Quem decidiu esconder as informações públicas sobre a festa foi o Ministério das Relações Exteriores, que negou pedido de Lei de Acesso à Informação (LAI) feito pela revista Veja. A justificativa para se negar os dados é que as informações, supostamente, poderiam “colocar em risco a segurança do presidente e vice e respectivos cônjuges e filhos”.
No evento deste ano verificou-se a visita de delegações e comitivas estrangeiras, além de de representantes do Corpo Diplomático em Brasília. A lista de convidados para o evento tem caráter reservado, afirmou o Itamaraty em resposta ao pedido da revista.
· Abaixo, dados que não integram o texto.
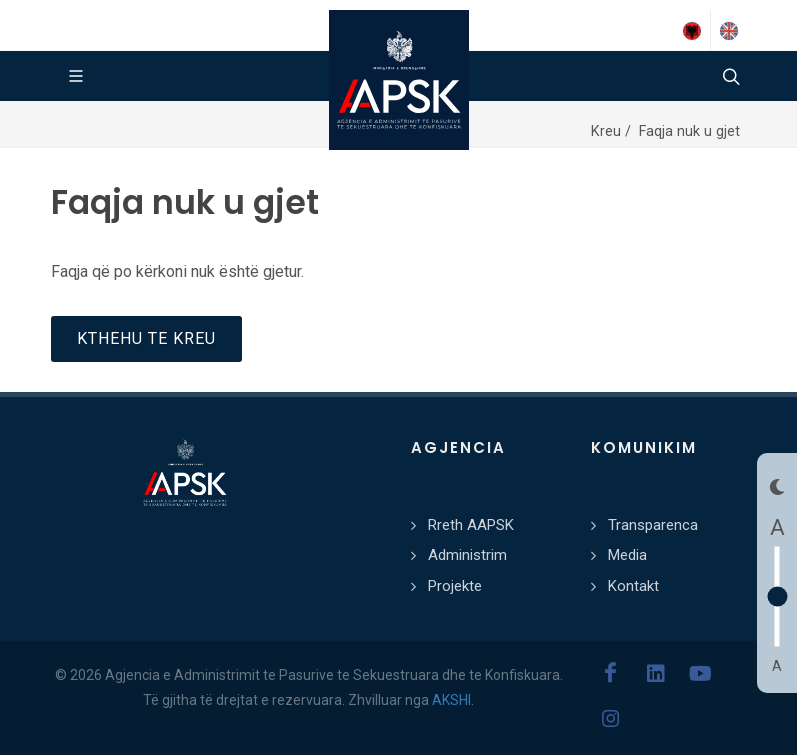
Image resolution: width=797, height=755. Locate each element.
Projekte (455, 586)
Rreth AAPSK (471, 525)
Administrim (467, 555)
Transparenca (653, 525)
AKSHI (451, 700)
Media (627, 555)
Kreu (608, 131)
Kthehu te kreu (146, 338)
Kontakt (633, 586)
A justificativa de segurança pessoal do presidente e familiares foi comumente usada pela gestão Bolsonaro. Além disso, o ex-presidente colocou em segredo informações públicas por até 100 anos, usando uma interpretação do artigo 31 da LAI, sancionada pela ex-presidente Dilma Rousseff (PT).
A LAI determina que “informações pessoais” terão acesso restrito pelo prazo máximo de até 100 anos. Esse trecho já era utilizado antes, inclusive com maior frequência, pelo próprio governo do PT.